▶ About this exercise
Select, from the data, each line where "Entwicklung" occurs.

Stored items from a collection
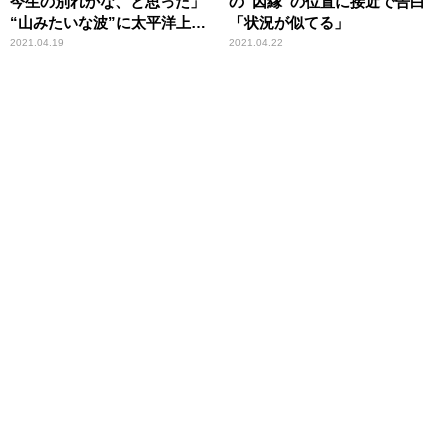
今生の別れかな、と思った」
の“因縁”の位置に接近で告白
“山みたいな波”に太平洋上で
「状況が似てる」
襲われる
2021.04.19
2021.04.22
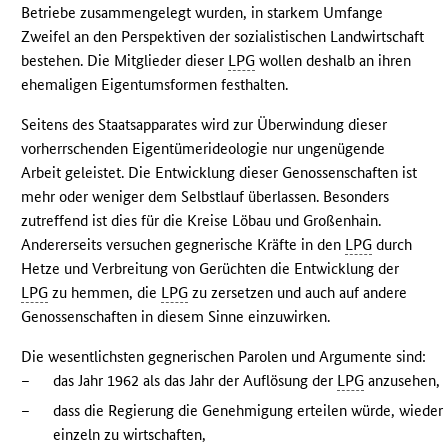
Betriebe zusammengelegt wurden, in starkem Umfange
Zweifel an den Perspektiven der sozialistischen Landwirtschaft
bestehen. Die Mitglieder dieser
LPG
wollen deshalb an ihren
ehemaligen Eigentumsformen festhalten.
Seitens des Staatsapparates wird zur Überwindung dieser
vorherrschenden Eigentümerideologie nur ungenügende
Arbeit geleistet. Die Entwicklung dieser Genossenschaften ist
mehr oder weniger dem Selbstlauf überlassen. Besonders
zutreffend ist dies für die Kreise Löbau und Großenhain.
Andererseits versuchen gegnerische Kräfte in den
LPG
durch
Hetze und Verbreitung von Gerüchten die Entwicklung der
LPG
zu hemmen, die
LPG
zu zersetzen und auch auf andere
Genossenschaften in diesem Sinne einzuwirken.
Die wesentlichsten gegnerischen Parolen und Argumente sind:
–
das Jahr 1962 als das Jahr der Auflösung der
LPG
anzusehen,
–
dass die Regierung die Genehmigung erteilen würde, wieder
einzeln zu wirtschaften,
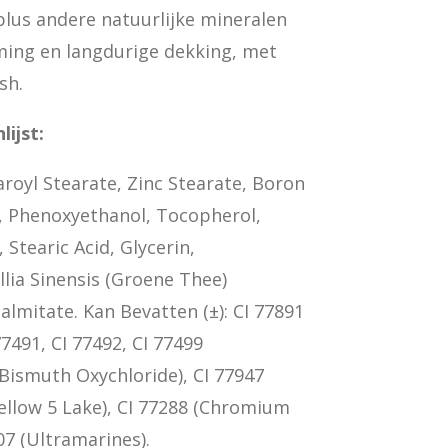
 plus andere natuurlijke mineralen
ming en langdurige dekking, met
sh.
lijst:
aroyl Stearate, Zinc Stearate, Boron
ol, Phenoxyethanol, Tocopherol,
 Stearic Acid, Glycerin,
lia Sinensis (Groene Thee)
almitate. Kan Bevatten (±): CI 77891
77491, CI 77492, CI 77499
 (Bismuth Oxychloride), CI 77947
Yellow 5 Lake), CI 77288 (Chromium
07 (Ultramarines).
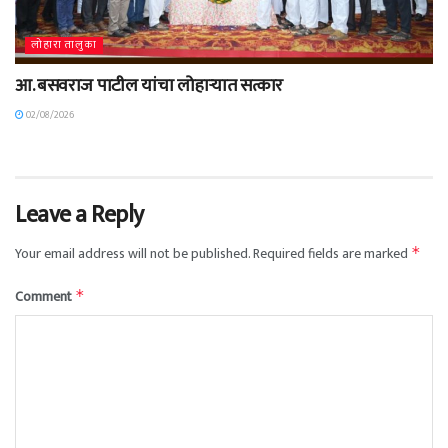
लोहारा तालुका
आ. बसवराज पाटील यांचा लोहाऱ्यात सत्कार
02/08/2026
Leave a Reply
Your email address will not be published.
Required fields are marked
*
Comment
*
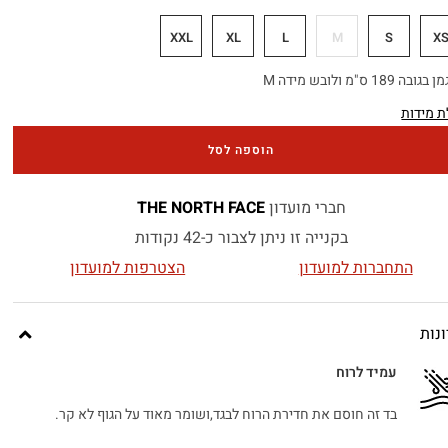
XXL
XL
L
M
S
X
בה 189 ס"מ ולובש מידה M
 מידות
הוספה לסל
חברי מועדון
THE NORTH FACE
בקנייה זו ניתן לצבור כ-42 נקודות
התחברות למועדון
הצטרפות למועדון
נות
עמיד לרוח
בד זה חוסם את חדירת הרוח לבגד,ושומר מאוד על הגוף לא קר.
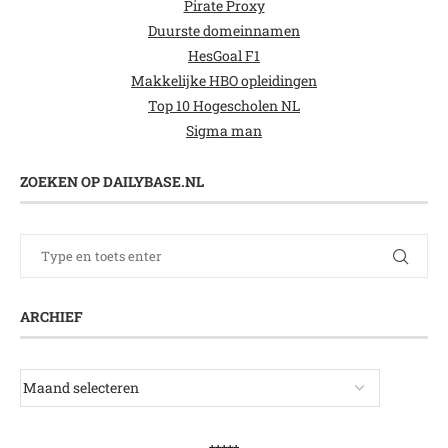
Pirate Proxy
Duurste domeinnamen
HesGoal F1
Makkelijke HBO opleidingen
Top 10 Hogescholen NL
Sigma man
ZOEKEN OP DAILYBASE.NL
ARCHIEF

▶ Result of this task
Arbeit geleistet. Die Entwicklung dieser Genossenschaften ist
Hetze und Verbreitung von Gerüchten die Entwicklung der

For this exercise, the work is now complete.